Tuesday, November 7, 2006

Saddam sentenced to death; the elephant in the room is ignored

Saddam was recently sentenced to death - as most of you probably already know. I am a bit late to the table here, but I have to say the following... Saddam's sentence really will have little effect on the situation on the ground in Iraq NOW. He had no power by the time he was sentenced, and he leads no armies. It is a good thing that justice was done, but let's not fool ourselves into thinking that this will be a turning point for Iraq. Iraq is already gone. We already have installed a Shia dictatorship who abides by Sharia law. We are fighting and dying over in Iraq to support this. As per the usual, Jihad Watch explains things best. We are fighting and dying to protect a regime that is against our interests. Sad and sick. Zeyad over at Healing Iraq is distraught that Saddam is being sentenced at a time his country is in ruins. He is wistful for what was once his hope - to have Saddam sentenced at a time of a unified Iraq. Instead, he sees that the people celebrating Saddam's sentence are also celebrating Muqti Al-Sadr. Go read his commentary. The elephant in the room at Saddam's trial is that Saddam, however despicable he was (and he was despicable), still was more aligned with US interests than the current monstrosity over there. This is the elephant no one is willing to acknowledge. No one is willing to acknowledge the Sharia law that governs Iraq, and that we are protecting a government much more aligned with the Iran than the US. And so Saddam was sentenced to death - will this change anything in the slightest?

6 comments:

Jason said...

This is what I said would happen all along. Iraq would turn in to a muslim theocracy.

Saddam was no friend of the U.S., but theres a good chance that anything that solidifies in Iraq will be MUCH worse.

Sara's Varolo Village said...

Your observation is spot on. If I understand correctly, their is no time limit for the appeals process for Sadaam. I think he could continue to have judges and lawyers snubbed out for years making the chances of an actual execution extremely remote.

Either way, I don't think we could make the argument that Iraq was better off with him. Anyone who doesn't believe that his WMDs were relocated before the Americans arrived is sticking their head in the sand.

Anonymous said...

I'm inclined to agree with the fact that you can't just impose democracy on a nation like Iraq. Iraq as as nation was created by the old guard of Europe who drew up ad-hoc boundaries and carved up the Middle East into artificial nations. There is no unifying element within such a country. There are no traditions, no social structures, no foundations for a democracy to exist. Of course democracy will fail in Iraq.

Red Tulips said...

Sara,

I think there is a good argument to be made that Iraqis were better off with Saddam in charge, and so were we. They are currently facing mass terror and are afraid to leave their homes. They never had that under Saddam.

Lexcen:

I agree about the democracy, but I also think the problem is Islam. Is there a single true democracy in the Muslim world? Turkey hardly counts. Many nations have artificial boundaries.

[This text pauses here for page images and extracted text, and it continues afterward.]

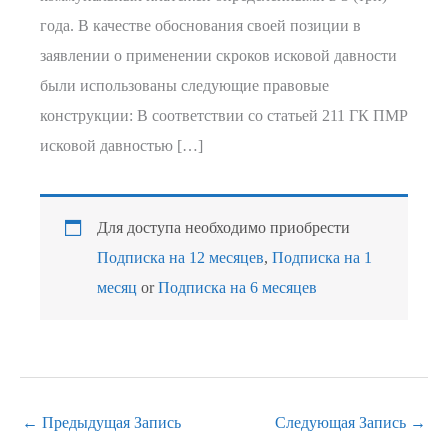
года. В качестве обоснования своей позиции в
заявлении о применении скроков исковой давности
были использованы следующие правовые
конструкции: В соответствии со статьей 211 ГК ПМР
исковой давностью […]
Для доступа необходимо приобрести
Подписка на 12 месяцев
,
Подписка на 1
месяц
or
Подписка на 6 месяцев
←
Предыдущая Запись
Следующая Запись
→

India has artificial boundaries, Israel has artificial boundaries. Somehow democracy works there!

Sara's Varolo Village said...

They are currently facing mass terror and are afraid to leave their homes. They never had that under Saddam.

Sadaam gassed his own people by the thousands. He cut their toungues out and removed their limbs. I'd say they were probably afraid under his regime as well.

Jason said...

""""Anyone who doesn't believe that his WMDs were relocated before the Americans arrived is sticking their head in the sand.""""

Is there any real evidence of that at all?

Surely if you KNOW they were relocated you should have SOME idea where they went, and if you do I'm sure the military does, so why haven't they gone after them?

I don't imagine they could have been relocated too far without anyone noticing, given that Iraq was not exactly able to move around without some small degree of scrutiny.